2.3 Transformer for Vision

The Transformer network was applied to the field of computer vision originally by Vision in Transformer (VIT) [37], which used patch embedding and Transformer to extract encoder features for image classification. However, the features extracted by VIT were relatively rough and could not complete the detailed tasks. Subsequently, there were several other methods based on Transformer, such as object detection [38], image recognition [13], and image super resolution [39] for 2D image analysis. Most of them applied local and global attention, through convolution, MLP, or linear layer to establish long-range dependencies.

Due to the brilliant success of Transformer in the field of 2D images, which were attracted more attention in 3D point cloud. Point Transformer [20] successfully introduced Transformer into the field of point cloud processing. Guo et al. [8] developed a neighbor embedding mechanism achieved by EdgeConv. A BERT-style pre-training strategy for 3D global Transformer [21] was proposed, which generalized the concept of BERT to 3D point cloud processing. Unlike the above methods, we proposed a multi-key self-attention mechanism to obtain two different scales of attention maps, which achieved a significantly enlarged effective receptive field.

3  Method

In this section, we introduce the framework of SGT shown in Fig. 1, which contains stratified sample module, graph convolutional module, and Transformer block. The SGT captures long-range context information and enlarges the effective receptive field. In addition, the weight of the relationship among the center point, neighborhood points, and distant points is redistributed by self-attention mechanism. It aims to solve the semantic segmentation problem of complex point cloud environment and reduce the memory occupation of the network.

Figure 1: The framework of the proposed 3D semantic segmentation method. The center point (black), dense points in close range (pink), and sparse points in long range (green). The solid points in the third cube are sampling points, while the hollow points are not. The distant edges are established by the GCN module (pink lines), and the near edges (red lines). After the self-attention module, dark connections indicate a large weight, and light connections indicate a small weight

For the convenience of the following description, we define the several notations as follows. The raw point cloud sampled by the farthest point can be regarded as a sequence, which contains a total of n points N={Ni∈R,i=1,2,⋯,n} located on the surface of the point cloud instance. f(Ni)∈RF represents the features of each point, where F represents the dimension of the point features. Typical features contain coordinates (xNi,yNi,zNi), normal vectors (vNix,vNiy,vNiz), and RGB color information (rNi,gNi,bNi). In this study, we set F=9, and only use typical features mentioned above as the input features.

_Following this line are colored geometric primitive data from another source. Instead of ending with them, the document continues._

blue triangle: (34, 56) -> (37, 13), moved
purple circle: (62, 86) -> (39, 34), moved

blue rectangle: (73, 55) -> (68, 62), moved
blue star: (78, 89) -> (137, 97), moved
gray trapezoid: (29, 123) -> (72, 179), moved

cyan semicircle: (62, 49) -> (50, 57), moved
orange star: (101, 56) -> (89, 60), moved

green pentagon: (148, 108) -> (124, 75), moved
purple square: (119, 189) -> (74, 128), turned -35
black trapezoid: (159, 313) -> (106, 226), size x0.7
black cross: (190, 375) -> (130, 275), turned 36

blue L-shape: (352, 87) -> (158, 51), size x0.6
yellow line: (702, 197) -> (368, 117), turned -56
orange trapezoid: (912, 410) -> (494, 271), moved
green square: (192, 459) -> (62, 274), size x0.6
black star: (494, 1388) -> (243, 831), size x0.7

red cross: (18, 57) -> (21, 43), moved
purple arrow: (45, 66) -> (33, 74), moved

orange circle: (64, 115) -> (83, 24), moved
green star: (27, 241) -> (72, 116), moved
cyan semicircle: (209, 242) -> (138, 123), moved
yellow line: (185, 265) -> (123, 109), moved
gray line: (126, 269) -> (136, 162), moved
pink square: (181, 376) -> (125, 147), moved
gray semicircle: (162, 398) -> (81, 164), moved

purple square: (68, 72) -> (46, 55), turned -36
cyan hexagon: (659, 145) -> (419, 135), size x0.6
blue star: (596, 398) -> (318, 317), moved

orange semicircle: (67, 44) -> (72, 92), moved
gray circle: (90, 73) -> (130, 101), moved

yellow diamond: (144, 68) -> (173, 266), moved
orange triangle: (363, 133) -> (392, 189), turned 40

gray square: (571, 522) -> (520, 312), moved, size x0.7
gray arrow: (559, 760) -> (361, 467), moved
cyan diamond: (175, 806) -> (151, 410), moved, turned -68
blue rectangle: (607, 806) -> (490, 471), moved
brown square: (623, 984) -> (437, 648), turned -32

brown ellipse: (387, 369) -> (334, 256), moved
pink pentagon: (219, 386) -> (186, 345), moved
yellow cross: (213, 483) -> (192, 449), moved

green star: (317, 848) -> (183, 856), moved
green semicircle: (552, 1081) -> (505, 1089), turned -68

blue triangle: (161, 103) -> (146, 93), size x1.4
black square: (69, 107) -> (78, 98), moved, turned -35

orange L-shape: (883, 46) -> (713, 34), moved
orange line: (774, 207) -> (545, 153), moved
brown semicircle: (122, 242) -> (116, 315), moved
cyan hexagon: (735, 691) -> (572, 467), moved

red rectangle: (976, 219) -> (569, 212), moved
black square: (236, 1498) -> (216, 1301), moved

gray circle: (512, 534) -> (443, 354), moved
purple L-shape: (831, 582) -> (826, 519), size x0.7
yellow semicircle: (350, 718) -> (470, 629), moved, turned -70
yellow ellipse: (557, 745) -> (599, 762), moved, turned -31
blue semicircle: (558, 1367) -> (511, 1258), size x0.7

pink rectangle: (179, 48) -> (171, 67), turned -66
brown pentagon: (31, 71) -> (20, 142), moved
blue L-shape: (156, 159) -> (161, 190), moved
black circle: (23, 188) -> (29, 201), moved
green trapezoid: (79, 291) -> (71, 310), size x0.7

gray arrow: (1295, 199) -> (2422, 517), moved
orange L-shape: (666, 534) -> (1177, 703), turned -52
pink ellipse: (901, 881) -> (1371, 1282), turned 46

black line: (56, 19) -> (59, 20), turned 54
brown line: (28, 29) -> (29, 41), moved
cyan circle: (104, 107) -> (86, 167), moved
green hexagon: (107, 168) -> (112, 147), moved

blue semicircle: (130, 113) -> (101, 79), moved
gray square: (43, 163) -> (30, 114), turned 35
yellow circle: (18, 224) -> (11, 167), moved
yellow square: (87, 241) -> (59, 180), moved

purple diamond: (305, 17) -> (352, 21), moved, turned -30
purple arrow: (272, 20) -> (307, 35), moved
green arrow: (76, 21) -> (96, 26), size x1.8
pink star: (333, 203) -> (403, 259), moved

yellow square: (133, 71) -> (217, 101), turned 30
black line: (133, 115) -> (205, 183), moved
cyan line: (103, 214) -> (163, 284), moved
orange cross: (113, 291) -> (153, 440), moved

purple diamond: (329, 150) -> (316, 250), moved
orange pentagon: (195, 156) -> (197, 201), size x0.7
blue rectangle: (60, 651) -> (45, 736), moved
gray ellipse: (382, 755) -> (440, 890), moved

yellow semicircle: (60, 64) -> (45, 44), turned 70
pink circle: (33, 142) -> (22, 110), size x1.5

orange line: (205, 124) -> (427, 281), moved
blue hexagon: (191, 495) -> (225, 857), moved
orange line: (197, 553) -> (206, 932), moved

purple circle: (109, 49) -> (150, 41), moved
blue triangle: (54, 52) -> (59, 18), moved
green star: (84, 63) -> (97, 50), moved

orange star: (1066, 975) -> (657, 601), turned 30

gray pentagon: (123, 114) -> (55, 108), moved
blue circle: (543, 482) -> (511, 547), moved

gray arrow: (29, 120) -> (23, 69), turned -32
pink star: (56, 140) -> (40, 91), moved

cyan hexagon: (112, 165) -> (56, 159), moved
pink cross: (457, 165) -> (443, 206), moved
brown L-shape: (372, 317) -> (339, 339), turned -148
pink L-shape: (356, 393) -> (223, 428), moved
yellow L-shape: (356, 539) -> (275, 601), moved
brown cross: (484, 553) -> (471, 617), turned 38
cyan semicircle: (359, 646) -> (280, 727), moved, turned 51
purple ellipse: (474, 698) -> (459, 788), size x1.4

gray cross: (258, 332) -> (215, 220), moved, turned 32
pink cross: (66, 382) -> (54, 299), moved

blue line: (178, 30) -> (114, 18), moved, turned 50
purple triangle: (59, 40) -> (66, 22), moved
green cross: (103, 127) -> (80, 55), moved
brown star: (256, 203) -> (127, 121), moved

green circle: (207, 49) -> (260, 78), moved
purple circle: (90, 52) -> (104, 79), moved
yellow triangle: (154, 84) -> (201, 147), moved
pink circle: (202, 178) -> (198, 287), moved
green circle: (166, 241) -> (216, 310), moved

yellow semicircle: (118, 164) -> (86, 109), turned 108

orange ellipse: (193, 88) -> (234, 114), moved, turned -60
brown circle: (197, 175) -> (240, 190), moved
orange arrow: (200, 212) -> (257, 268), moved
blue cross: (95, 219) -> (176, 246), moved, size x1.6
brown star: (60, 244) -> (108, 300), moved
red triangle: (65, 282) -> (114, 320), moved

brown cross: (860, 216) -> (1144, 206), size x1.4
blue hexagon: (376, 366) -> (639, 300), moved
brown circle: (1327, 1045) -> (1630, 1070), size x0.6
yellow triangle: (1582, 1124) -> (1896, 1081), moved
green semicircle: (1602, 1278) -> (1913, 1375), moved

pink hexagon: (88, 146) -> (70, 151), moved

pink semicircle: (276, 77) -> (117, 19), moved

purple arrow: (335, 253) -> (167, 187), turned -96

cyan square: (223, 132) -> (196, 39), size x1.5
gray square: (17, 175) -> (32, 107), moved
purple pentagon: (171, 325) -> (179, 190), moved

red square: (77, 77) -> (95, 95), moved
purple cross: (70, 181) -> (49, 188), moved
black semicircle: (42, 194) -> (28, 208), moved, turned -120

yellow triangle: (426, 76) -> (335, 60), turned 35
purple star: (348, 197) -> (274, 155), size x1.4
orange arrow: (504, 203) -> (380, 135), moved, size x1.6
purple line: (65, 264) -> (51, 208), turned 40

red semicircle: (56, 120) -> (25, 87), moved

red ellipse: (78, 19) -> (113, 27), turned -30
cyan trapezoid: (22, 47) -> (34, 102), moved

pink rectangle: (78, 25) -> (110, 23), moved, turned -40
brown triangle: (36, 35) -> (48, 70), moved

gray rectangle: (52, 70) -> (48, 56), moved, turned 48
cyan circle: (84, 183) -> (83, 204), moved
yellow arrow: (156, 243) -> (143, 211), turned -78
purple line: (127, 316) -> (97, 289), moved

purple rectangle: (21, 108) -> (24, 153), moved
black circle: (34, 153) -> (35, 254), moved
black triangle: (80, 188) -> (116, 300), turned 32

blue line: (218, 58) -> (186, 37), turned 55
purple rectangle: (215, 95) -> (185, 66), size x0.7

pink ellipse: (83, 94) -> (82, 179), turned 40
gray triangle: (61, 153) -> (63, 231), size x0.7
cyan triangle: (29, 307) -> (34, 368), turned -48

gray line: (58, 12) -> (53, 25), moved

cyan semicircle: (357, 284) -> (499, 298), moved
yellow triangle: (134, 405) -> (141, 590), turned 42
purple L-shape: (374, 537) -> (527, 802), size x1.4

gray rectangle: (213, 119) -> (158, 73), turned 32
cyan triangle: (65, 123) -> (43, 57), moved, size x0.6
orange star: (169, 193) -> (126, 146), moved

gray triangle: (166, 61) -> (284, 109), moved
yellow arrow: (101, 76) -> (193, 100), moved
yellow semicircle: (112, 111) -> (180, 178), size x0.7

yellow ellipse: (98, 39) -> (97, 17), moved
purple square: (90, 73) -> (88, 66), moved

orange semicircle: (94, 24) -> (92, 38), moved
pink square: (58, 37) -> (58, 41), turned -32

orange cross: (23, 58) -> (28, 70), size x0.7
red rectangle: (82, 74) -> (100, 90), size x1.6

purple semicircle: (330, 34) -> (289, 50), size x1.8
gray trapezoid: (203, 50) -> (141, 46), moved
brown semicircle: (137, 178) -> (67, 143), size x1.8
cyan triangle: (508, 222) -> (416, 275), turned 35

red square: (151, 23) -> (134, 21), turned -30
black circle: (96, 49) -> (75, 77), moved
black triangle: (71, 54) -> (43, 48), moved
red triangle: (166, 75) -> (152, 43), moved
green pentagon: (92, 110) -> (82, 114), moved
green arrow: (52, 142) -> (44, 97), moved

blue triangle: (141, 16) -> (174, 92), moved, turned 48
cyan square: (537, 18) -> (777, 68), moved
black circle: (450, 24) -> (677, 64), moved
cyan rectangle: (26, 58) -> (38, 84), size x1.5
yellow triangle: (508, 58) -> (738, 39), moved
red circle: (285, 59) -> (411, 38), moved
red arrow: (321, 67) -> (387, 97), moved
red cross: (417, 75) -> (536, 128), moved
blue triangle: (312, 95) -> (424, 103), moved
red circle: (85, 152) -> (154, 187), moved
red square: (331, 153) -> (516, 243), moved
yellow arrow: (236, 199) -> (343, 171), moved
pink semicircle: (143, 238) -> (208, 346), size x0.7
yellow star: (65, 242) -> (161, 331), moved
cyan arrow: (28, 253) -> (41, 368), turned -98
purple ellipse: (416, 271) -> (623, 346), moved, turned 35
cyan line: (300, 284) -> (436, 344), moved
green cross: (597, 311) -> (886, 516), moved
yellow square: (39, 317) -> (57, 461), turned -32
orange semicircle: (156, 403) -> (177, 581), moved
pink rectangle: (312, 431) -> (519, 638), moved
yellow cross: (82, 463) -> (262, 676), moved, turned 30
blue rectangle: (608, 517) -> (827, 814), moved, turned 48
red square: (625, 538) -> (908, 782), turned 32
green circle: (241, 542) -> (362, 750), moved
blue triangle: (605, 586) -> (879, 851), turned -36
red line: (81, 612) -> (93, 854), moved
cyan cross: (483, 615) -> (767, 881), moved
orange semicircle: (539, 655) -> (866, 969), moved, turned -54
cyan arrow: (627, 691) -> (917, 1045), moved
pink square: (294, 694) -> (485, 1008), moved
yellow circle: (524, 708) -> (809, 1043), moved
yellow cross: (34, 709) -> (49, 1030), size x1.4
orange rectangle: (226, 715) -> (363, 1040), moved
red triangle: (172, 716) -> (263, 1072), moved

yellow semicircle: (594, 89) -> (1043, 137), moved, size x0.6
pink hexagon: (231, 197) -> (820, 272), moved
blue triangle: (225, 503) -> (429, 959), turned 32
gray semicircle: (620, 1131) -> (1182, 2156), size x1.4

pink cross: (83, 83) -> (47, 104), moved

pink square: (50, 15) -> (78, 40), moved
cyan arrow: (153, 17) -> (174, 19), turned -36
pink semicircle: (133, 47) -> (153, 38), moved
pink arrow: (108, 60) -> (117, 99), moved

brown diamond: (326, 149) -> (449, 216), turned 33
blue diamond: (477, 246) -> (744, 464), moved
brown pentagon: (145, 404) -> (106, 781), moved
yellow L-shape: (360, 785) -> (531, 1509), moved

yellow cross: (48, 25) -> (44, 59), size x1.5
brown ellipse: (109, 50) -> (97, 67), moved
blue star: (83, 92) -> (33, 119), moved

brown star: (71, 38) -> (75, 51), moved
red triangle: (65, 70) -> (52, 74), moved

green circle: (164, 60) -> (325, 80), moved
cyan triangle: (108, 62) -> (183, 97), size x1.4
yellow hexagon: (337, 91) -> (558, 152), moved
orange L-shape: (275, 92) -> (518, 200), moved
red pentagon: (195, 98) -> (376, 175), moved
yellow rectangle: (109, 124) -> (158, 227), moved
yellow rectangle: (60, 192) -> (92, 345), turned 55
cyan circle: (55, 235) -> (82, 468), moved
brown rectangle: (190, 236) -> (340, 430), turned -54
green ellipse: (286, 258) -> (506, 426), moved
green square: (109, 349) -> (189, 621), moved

3.1 Stratified Sample Module

Current semantic segmentation methods mostly only use the traditional KNN search algorithm to generate local neighborhoods to aggregate local features. It is still difficult to interact the information with long-range context. Therefore, to solve the above problems by only adding negligible additional computation, we propose a dense sparse sampling strategy that aggregates local features and extends connectivity. The input point clouds are divided into overlapping cube windows with different scales, as shown in Fig. 2.

Figure 2: Illustration of the dense-sparse strategy for keys sampling

The lower right side of Fig. 2 shows small windows with dense points, and large windows with sparse points in other parts. The farthest point sampling (FPS) is used on the scale of s to reduce the input dense point cloud to sparse point cloud. Following this process, we utilize KNN to search the center points as the vertices. As shown in Fig. 3, a center vertex not only has neighbor points searched by KNN, we randomly select k points from long-range sparse points. In this way, a central vertex has j+k neighbor points, which can expand the receptive field for subsequent graph convolutional module.

Figure 3: Illustration of receptive field of vertex Ni

In order to ensure that the neighbor points searched by KNN are similar to the central vertex and improve the network efficiency, we add similarity measurement in the stratified sample module. When instances of different semantic categories are close to each other, the accuracy of instance edge segmentation will be reduced.

The main reason is that GCN uses KNN to search for neighbor points, that is, points with a relatively close distance, which results to classify them into one class. Therefore, we use cosine similarity instead of distance similarity to filter neighborhood points. Two instances that come together more closely are not necessarily of the same semantic class. It could be two completely different semantic categories, or it could be a noise point around a central point. Therefore, distance alone cannot accurately judge the similarity between points, but we can utilize the color information of the point cloud to judge the similarity between the search point and the center by cosine similarity. On the contrary, if two points are relatively far apart in space, using only distance as a measure of similarity is likely to be judged as uncorrelated. However, in indoor scenes, there may be instances with larger volumes, and even if two points are far apart, they may still belong to the same semantic category. Therefore, we use the cosine similarity measure to help our network improve segmentation accuracy and reduce the memory and computation of the network. Cosine similarity is defined as Eq. (1):

d(Ni,Nij)=f(Ni)T⋅f(Nij)‖f(Ni)‖⋅‖f(Nij)‖(1)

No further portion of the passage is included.